NEW YORK -- American news consumers have a multitude of options to follow the trial of a former Minneapolis police officer accused in the death of George Floyd, which began on Monday with a chilling rerun.
Opening the case in a Minnesota courtroom, prosecutor Jerry Blackwell relied heavily on video from last May showing white former officer Derek Chauvin pressing his knee onto the neck of Floyd, a Black man. The widely seen video launched a worldwide reckoning on race.
Blackwell and defense attorney Eric Nelson’s arguments were shown live on at least 12 TV networks: ABC, CBS, NBC, CNN, Fox News Channel, MSNBC, HLN, Black News Channel, CourtTV, CSPAN, the Law & Crime Network and Newsmax.
Video also streamed on affiliated livestreams for many of those networks, along with TheRoot.com and PBS' “NewsHour.” Websites for The New York Times and Washington Post streamed it on their homepages, and The Associated Press offered its subscribers a livestream.
“It's a nerve-wracking moment for America,” said former U.S. Sen. Claire McCaskill, now an MSNBC contributor.
The Chauvin case is probably the most high-profile criminal trial since George Zimmerman was acquitted of murdering Black teenager Trayvon Martin in 2013, said Dan Abrams, the legal commentator who launched the Law & Crime Network four years after that.
Some of the networks, anticipating that video of Chauvin before Floyd's death would be a major part of Blackwell's argument, warned viewers of the sensitivity of what they were about to see.
“It was no easier to watch than when we were reporting on it 10 months ago,” said ABC News anchor David Muir.
The major broadcast networks dropped live coverage after opening arguments, along with Fox News. HLN, Black News Channel and Law & Crime are promising full coverage of all arguments, as is CourtTV, whose cameras are providing the pool feed of video from the courtroom.
One challenge for networks: what to call their coverage. Floyd’s name is more widely known than Chauvin's, but calling it the “Floyd trial” would wrongly imply that the victim was the one on trial.
Most called it the Chauvin trial. But there were some awkward variations. CourtTV called it “The Death of George Floyd Murder Trial.” ABC said it was the “Derek Chauvin Trial, 10 Months After George Floyd’s Death.”
For some of the specialty networks, the trial offers a rare opportunity to increase viewership, both on the air and online.
“This is the sort of trial for which we designed the network,” Abrams said. “Having anchors who are all lawyers, most of them practicing, allows us to offer unique insight to our viewers on a trial of national and international significance.”
That's also the case for streaming services at major networks. While ABC, CBS and NBC will likely offer special TV reports for big moments, they won't be showing it on a regular basis. CNN and MSNBC showed Monday afternoon's testimony, but whether that continues depends on how big a news day it is.

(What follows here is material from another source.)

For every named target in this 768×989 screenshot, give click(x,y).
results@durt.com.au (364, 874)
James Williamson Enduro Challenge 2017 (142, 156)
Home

Instead, the CBSN streaming service plans full coverage, with Hulu and Amazon viewers being directed there, said Darius Walker, CBS News senior vice president. CBS' website will carry its own coverage, along with that of the network's Minneapolis affiliate, he said.
Research shows that CBSN's audience, which has an average age of 38, is particularly interested in social justice issues that the trial brings to the forefront, Walker said.
He's already absorbed in the testimony of the first witnesses, particularly video of vantage points not commonly seen before.
“These are all things that are new to the audience,” Walker said, “and I think it's riveting.”
Witness Donald Williams was testifying about what he saw of Floyd’s arrest when the court’s livestream feed went off the air for several minutes near the end of the court’s day. Though proceedings continued to be broadcast by CourtTV, Judge Peter Cahill sent the jury home for the day and said Williams would return Tuesday.